There is a list of players available on the KHL website, containing their information including the number for the profile link. However, the list is permanently filtered by the first letter of their surname. Once we know how to get the list of players' profile links for a specific letter, we can loop through the English alphabet to get all of them.

Let us make a function for it.

In [2]:
def get_profile_links(letter):

    # We are nice people and will add a time delay for each request to the KHL website.
    # After all, bombarding someone's servers with multiple requests all at once is a bit mean.

    time.sleep(5)

    # Constructing an URL for our target webpage and get it.

    base_url = f'https://en.khl.ru/players/season/all/?letter={letter}'
    result = requests.get(base_url)

    # The only thing we really need to get out of the result is the players' profile links.
    # The complicated regular expression you are about to see below was found on StackOverflow, here is its description.

    # <a - is an a tag
    # [^>]*? - can have any characters that are not >
    # href=" - have href
    # [^\">]+ - have any number of characters other than " and >

    regex_outcome = re.findall(r"<a [^>]*?(href=\'([^\">]+)\')", result.text)

    # The regular expression returns a list of tuples containing two values, with/without the "href-" part.
    # We only need the latter option.

    profile_links = pd.DataFrame({x[1:] for x in regex_outcome}, columns=['Profile link'])
    
    return profile_links

The profile links are ready and will be stored as a dataframe.
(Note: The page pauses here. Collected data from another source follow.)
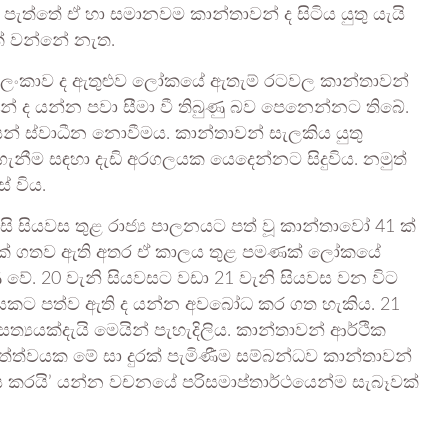
 පැත්තේ ඒ හා සමානවම කාන්තාවන් ද සිටිය යුතු යැයි
් වන්නේ නැත.
්‍රී ලංකාව ද ඇතුළුව ලෝකයේ ඇතැම් රටවල කාන්තාවන්
 ද යන්න පවා සීමා වී තිබුණු බව පෙනෙන්නට තිබේ.
් ස්වාධීන නොවීමය. කාන්තාවන් සැලකිය යුතු
 ගැනීම සඳහා දැඩි අරගලයක යෙදෙන්නට සිදුවිය. නමුත්
් විය.
සියවස තුළ රාජ්‍ය පාලනයට පත් වූ කාන්තාවෝ 41 ක්
3 ක් ගතව ඇති අතර ඒ කාලය තුළ පමණක් ලෝකයේ
ේ. 20 වැනි සියවසට වඩා 21 වැනි සියවස වන විට
යකට පත්ව ඇති ද යන්න අවබෝධ කර ගත හැකිය. 21
‍යයක්දැයි මෙයින් පැහැදිලිය. කාන්තාවන් ආර්ථික
ත්ත්වයක මේ සා දුරක් පැමිණීම සම්බන්ධව කාන්තාවන්
ය කරයි’ යන්න වචනයේ පරිසමාප්තාර්ථයෙන්ම සැබෑවක්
The reason is that pandas has very convenient methods of reading and writing data into a .csv file.

The next function is going to tackle the issue of getting the data we need given a player's profile page.

In [3]:
def scrape_player_data(profile_link):

    # Again, first add a time delay for each request.
    
    time.sleep(5)
    
    # Constructing an URL for our target webpage and scrape it into a Pandas dataframe.

    base_url = f'https://en.khl.ru{profile_link}'
    result = requests.get(base_url)
    result_pandas = pd.read_html(result.text)
    
    # Some of the tables we have scraped are website-wide tables showing the outcomes of the most recent matches.
    # Thus, we need to extract only the player-specific information from the result.
    # That information is contained in the last three tables on the page.
    
    player_info = result_pandas[-3]
    player_season_stat = result_pandas[-2]
    player_match_stat = result_pandas[-1]
    
    # None of the tables include the name of the player.
    # We can find it under the 'e-player_name' class using BeautifulSoup.
    # Warning - the names may contain trailing spaces, so let us clean them up.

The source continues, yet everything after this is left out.